Over the past few days we have been publishing the first major update of our data since early 2015. The data can be found here on our data page. Given the time of year and the wide ranging discussion about whether or not 2014 was a record year, it seemed a good time to asses the probability of 2015 being a record year. In addition, there is an interesting point to be made about how the selection of data and selection of methods can lead to different estimates of the global temperature index. That particular issue was addressed in the draft version of the IPCC’s 5th Assessment Report:

“Uncertainty in data set production can result from the choice of parameters within a particular analytical framework, parametric uncertainty, or from the choice of overall analytical framework, structural  uncertainty. Structural uncertainty is best estimated by having multiple independent groups assess the same  data using distinct approaches. More analyses assessed now than at the time of AR4 include a published  estimate of parametric or structural uncertainty. It is important to note that the literature includes a very broad range of approaches. Great care has been taken in comparing the published uncertainty ranges as they  almost always do not constitute a like-for-like comparison. In general, studies that account for multiple  potential error sources in a rigorous manner yield larger uncertainty ranges.”   ( Draft)

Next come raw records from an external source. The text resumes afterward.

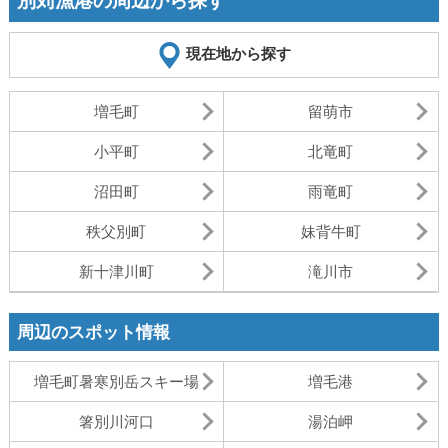
別苅漁港の周辺から探す
現在地から探す
増毛町
留萌市
小平町
北竜町
沼田町
雨竜町
秩父別町
妹背牛町
新十津川町
滝川市
周辺のスポット情報
増毛町暑寒別岳スキー場
増毛港
箸別川河口
湯泊岬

We will return to that issue, but first our results to date along with a estimate of how the year will end. We start with the land component.

2015 Partial Land
The annual average anomaly is shown in blue. The grey shaded region shows the 95% uncertainty region. The red dot indicates global average for the first 9 months plus uncertainty. The green bars indicate our projection for the year end result

While our record goes back to 1750, here we only show from 1850 to present. While we calculate an absolute temperature field, in order to compare with other dataset producers we present anomalies based on 1961-1990 period. The estimate for the year end ( the green bars ) is calculated by looking at the difference between  Jan-Sept  and Jan-Dec  for every year in the record. This difference and its uncertainty is combined with the Jan2015-Sept2015  estimate to produce an prediction for the entire year. As the green bar indicates there is a modest probability that 2015 land temperatures will set a record.

In addition to a land product, we also create an ocean temperature product. The source data here is HADSST, however we apply our own interpolation.

2015 Partial Ocean
The annual average anomaly is shown in blue. The grey shaded region shows the 95% uncertainty region. The red dot indicates global average for the first 9 months plus uncertainty. The green bars indicate our projection for the year end result.

The estimate for ocean temperature indicates a large probability of a record breaking year.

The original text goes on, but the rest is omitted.